Task details
Exclude all images and print the entries below exactly.

Records for the task
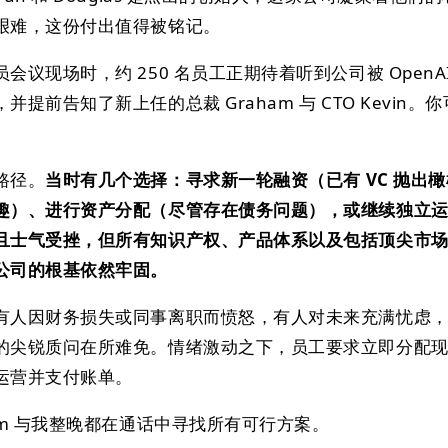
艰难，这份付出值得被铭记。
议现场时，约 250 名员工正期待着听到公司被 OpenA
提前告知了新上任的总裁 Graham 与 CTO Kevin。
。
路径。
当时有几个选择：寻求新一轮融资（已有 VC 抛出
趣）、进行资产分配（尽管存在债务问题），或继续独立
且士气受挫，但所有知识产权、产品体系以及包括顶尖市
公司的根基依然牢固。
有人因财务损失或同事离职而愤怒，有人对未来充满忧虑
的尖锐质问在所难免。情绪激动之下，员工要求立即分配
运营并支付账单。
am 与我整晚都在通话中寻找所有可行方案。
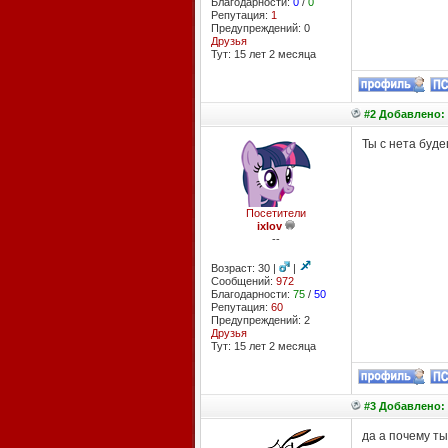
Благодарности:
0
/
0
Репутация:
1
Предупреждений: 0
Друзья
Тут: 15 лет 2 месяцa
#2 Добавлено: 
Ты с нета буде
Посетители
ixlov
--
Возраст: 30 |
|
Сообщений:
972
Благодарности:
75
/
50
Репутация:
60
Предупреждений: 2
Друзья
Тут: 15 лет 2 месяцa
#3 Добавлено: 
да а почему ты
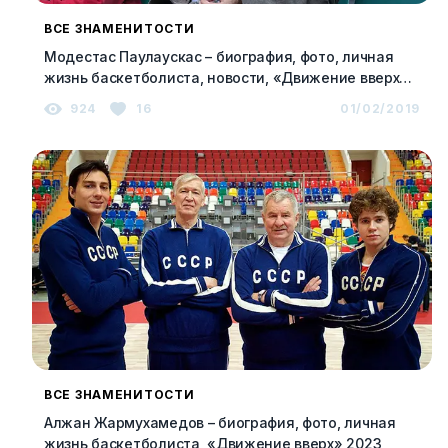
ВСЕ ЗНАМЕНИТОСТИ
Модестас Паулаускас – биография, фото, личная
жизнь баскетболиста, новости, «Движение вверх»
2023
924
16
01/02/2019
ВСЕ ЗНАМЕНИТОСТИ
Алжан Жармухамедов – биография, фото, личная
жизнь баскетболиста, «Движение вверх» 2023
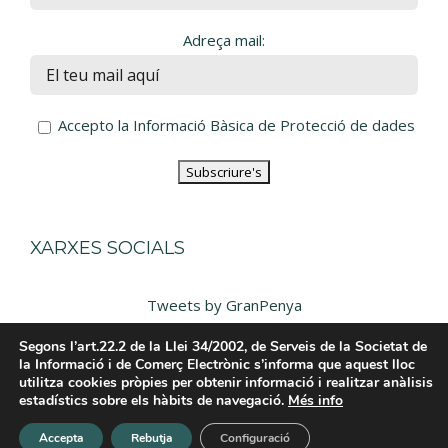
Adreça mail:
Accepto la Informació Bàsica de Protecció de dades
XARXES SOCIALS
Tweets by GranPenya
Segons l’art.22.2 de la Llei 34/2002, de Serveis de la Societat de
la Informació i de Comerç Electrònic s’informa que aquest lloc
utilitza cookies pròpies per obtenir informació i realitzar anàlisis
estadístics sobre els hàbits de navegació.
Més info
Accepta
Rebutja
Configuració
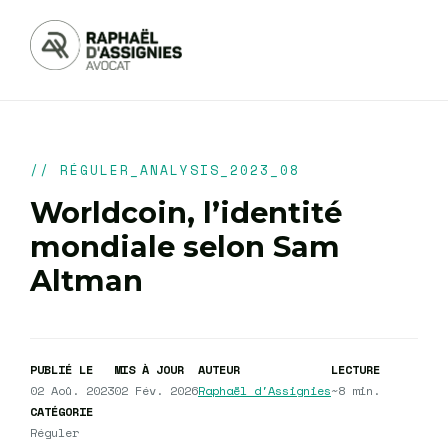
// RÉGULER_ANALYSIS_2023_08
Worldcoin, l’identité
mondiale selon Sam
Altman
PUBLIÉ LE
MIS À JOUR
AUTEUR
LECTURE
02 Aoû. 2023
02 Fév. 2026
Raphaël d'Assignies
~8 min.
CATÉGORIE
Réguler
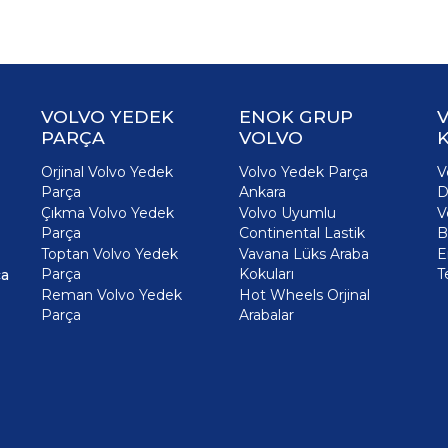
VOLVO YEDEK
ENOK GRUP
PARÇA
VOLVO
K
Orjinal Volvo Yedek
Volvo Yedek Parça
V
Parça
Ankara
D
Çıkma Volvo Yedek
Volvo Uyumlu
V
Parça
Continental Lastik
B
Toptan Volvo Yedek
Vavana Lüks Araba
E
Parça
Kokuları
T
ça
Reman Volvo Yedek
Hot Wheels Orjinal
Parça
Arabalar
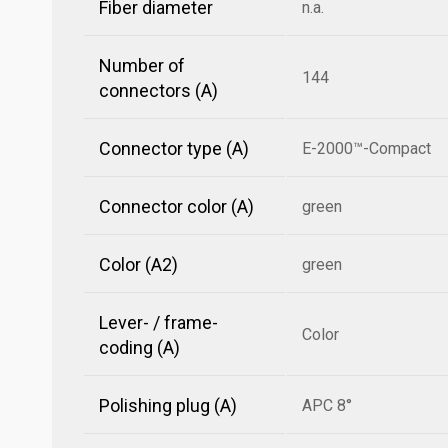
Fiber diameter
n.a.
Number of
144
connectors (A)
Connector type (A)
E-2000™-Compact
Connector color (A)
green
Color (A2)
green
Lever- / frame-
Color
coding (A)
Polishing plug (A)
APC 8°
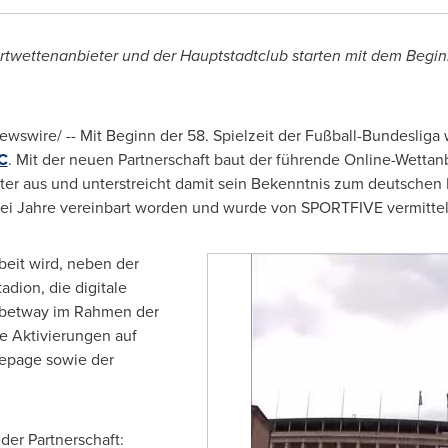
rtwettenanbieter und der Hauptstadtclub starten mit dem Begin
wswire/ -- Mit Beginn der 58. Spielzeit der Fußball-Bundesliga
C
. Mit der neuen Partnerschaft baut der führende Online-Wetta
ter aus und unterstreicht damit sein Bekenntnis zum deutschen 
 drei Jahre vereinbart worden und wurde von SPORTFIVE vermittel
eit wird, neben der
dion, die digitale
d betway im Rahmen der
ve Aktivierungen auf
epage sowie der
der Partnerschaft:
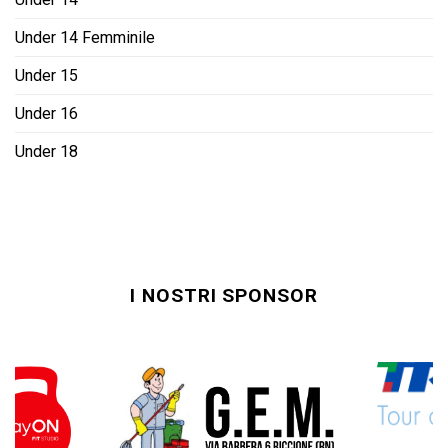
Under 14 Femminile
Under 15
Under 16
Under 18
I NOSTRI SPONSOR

Exercise result
艰难，这份付出值得被铭记。
议现场时，约 250 名员工正期待着听到公司被 OpenA
提前告知了新上任的总裁 Graham 与 CTO Kevin。
。
路径。
当时有几个选择：寻求新一轮融资（已有 VC 抛出
趣）、进行资产分配（尽管存在债务问题），或继续独立
且士气受挫，但所有知识产权、产品体系以及包括顶尖市
公司的根基依然牢固。
有人因财务损失或同事离职而愤怒，有人对未来充满忧虑
的尖锐质问在所难免。情绪激动之下，员工要求立即分配
运营并支付账单。
am 与我整晚都在通话中寻找所有可行方案。
Благодарности:
0
/
0
Репутация:
1
Предупреждений: 0
Друзья
Тут: 15 лет 2 месяцa
#2 Добавлено: 
Ты с нета буде
Посетители
ixlov
--
Возраст: 30 |
|
Сообщений:
972
Благодарности:
75
/
50
Репутация:
60
Предупреждений: 2
Друзья
Тут: 15 лет 2 месяцa
#3 Добавлено: 
да а почему ты
ВСЕ ЗНАМЕНИТОСТИ
Модестас Паулаускас – биография, фото, личная
жизнь баскетболиста, новости, «Движение вверх»
2023
924
16
01/02/2019
ВСЕ ЗНАМЕНИТОСТИ
Алжан Жармухамедов – биография, фото, личная
жизнь баскетболиста, «Движение вверх» 2023
Adreça mail:
Accepto la Informació Bàsica de Protecció de dades
XARXES SOCIALS
Tweets by GranPenya
Segons l’art.22.2 de la Llei 34/2002, de Serveis de la Societat de
la Informació i de Comerç Electrònic s’informa que aquest lloc
utilitza cookies pròpies per obtenir informació i realitzar anàlisis
estadístics sobre els hàbits de navegació.
Més info
Accepta
Rebutja
Configuració
// RÉGULER_ANALYSIS_2023_08
Worldcoin, l’identité
mondiale selon Sam
Altman
PUBLIÉ LE
MIS À JOUR
AUTEUR
LECTURE
02 Aoû. 2023
02 Fév. 2026
Raphaël d'Assignies
~8 min.
CATÉGORIE
Réguler
VOLVO YEDEK
ENOK GRUP
PARÇA
VOLVO
K
Orjinal Volvo Yedek
Volvo Yedek Parça
V
Parça
Ankara
D
Çıkma Volvo Yedek
Volvo Uyumlu
V
Parça
Continental Lastik
B
Toptan Volvo Yedek
Vavana Lüks Araba
E
Parça
Kokuları
T
ça
Reman Volvo Yedek
Hot Wheels Orjinal
Parça
Arabalar
Fiber diameter
n.a.
Number of
144
connectors (A)
Connector type (A)
E-2000™-Compact
Connector color (A)
green
Color (A2)
green
Lever- / frame-
Color
coding (A)
Polishing plug (A)
APC 8°
rtwettenanbieter und der Hauptstadtclub starten mit dem Begin
wswire/ -- Mit Beginn der 58. Spielzeit der Fußball-Bundesliga
C
. Mit der neuen Partnerschaft baut der führende Online-Wetta
ter aus und unterstreicht damit sein Bekenntnis zum deutschen 
 drei Jahre vereinbart worden und wurde von SPORTFIVE vermittel
eit wird, neben der
dion, die digitale
d betway im Rahmen der
ve Aktivierungen auf
epage sowie der
der Partnerschaft:
Under 14 Femminile
Under 15
Under 16
Under 18
I NOSTRI SPONSOR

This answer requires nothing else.